Plastic waste: From sources to solutions
Deakin University, Melbourne, Australia
Plastic pollution is a wicked environmental problem. Ubiquitous plastics (meso, micro and/or nano) in atmospheric, soil and water compartments with negative consequences are reported. Due to the growing science-based evidence, a consensus around the topic has shifted to the broad agreement among the public, policy and industry. This interdisciplinary symposium invites contributions covering the entire spectrum of plastic waste - from sources to solution initiatives. Advancements in accounting for plastic waste generation and source-sink estimations, and monitoring environmental and human health consequences will be presented. Moreover, possible interventions from science, engineering, policy, economic, human behaviour, and communication perspectives to tackle plastic problems will be considered.
Valorizing Sargassum sp. in the global south: Turning the crisis into opportunities
Precious Agbeko D. Mattah
Africa Centre of Excellence in Coastal Resilience, University of Cape Coast, Cape Coast, Ghana
Marine systems worldwide are being invaded by macroalgae especially the Sargassum sp.. Exponential blooms and influx of the Sargassum sp. are recorded in the Atlantic Ocean annually. This phenomenon is negatively impacting aquatic and coastal resources worldwide invariably affecting economic sectors such as ocean transport, fisheries and coastal tourism among others, particularly in the global south. The session brings together experts from academia, industry, civil society organizations, governments, regional and international bodies and interested parties to deliberate on this emerging menace of Sargassum sp. and its impact on national and regional economies, share experiences and ideas on its economic potential and options for valorizing this seaweed to enhance development in the global south. Presentations in the symposia will include the overview of global sargassum invasion, quantification techniques, challenges and opportunities.
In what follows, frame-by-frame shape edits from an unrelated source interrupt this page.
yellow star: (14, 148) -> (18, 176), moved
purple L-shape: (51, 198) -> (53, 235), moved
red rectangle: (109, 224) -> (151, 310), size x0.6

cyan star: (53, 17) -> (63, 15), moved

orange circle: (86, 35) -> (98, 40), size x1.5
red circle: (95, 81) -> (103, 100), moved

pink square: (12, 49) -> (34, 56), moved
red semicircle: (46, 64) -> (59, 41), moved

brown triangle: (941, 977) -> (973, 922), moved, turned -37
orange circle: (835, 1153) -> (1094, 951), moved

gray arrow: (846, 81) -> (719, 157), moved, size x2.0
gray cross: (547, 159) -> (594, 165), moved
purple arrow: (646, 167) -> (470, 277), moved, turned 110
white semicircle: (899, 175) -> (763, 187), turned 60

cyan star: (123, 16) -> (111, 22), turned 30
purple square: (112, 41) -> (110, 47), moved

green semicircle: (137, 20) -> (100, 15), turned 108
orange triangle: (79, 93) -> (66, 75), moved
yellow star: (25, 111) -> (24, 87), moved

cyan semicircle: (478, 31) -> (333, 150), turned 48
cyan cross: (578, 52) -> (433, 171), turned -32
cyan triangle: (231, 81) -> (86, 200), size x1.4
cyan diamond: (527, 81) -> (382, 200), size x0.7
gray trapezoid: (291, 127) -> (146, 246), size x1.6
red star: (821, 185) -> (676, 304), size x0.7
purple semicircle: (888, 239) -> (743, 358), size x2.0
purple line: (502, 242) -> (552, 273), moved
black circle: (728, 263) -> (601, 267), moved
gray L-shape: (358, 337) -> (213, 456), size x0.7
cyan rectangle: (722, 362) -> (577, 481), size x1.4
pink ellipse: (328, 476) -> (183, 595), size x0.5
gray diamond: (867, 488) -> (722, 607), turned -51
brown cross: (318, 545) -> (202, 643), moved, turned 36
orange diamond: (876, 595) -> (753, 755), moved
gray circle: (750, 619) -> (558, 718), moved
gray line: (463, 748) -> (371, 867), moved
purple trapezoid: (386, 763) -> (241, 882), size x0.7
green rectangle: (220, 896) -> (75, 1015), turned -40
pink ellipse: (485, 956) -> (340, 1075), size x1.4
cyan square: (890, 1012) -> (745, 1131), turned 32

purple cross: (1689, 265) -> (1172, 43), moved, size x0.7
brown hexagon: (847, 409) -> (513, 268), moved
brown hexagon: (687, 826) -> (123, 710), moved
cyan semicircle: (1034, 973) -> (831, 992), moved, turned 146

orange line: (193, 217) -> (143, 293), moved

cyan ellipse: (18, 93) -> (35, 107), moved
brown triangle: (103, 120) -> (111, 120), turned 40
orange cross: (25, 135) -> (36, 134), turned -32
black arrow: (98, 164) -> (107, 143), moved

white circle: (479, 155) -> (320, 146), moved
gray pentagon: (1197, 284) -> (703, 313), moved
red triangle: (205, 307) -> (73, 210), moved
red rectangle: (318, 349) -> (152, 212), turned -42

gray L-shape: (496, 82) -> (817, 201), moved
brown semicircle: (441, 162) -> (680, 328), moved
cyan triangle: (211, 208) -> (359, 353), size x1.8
The working group will seek to develop a roadmap for addressing this emerging problem towards reducing its impact on the developing economies within the global south.
Floating treatment wetlands: Past, present, and future
William Strosnider1, Sarah White2
1University of South Carolina, Columbia, USA. 2Clemson University, Clemson, USA
Floating treatment wetlands (FTWs) are a nature-based bioremediation approach for aquatic ecosystems that leverage the properties of natural floating wetland systems in an ecologically engineered context. These systems of rafts supporting emergent plants have proven, and yet further promising, water quality improvement and habitat creation applications. This symposium seeks to engage with 1) FTW evolution over the last three decades, 2) current designs and applications, and 3) future research needs and application potential.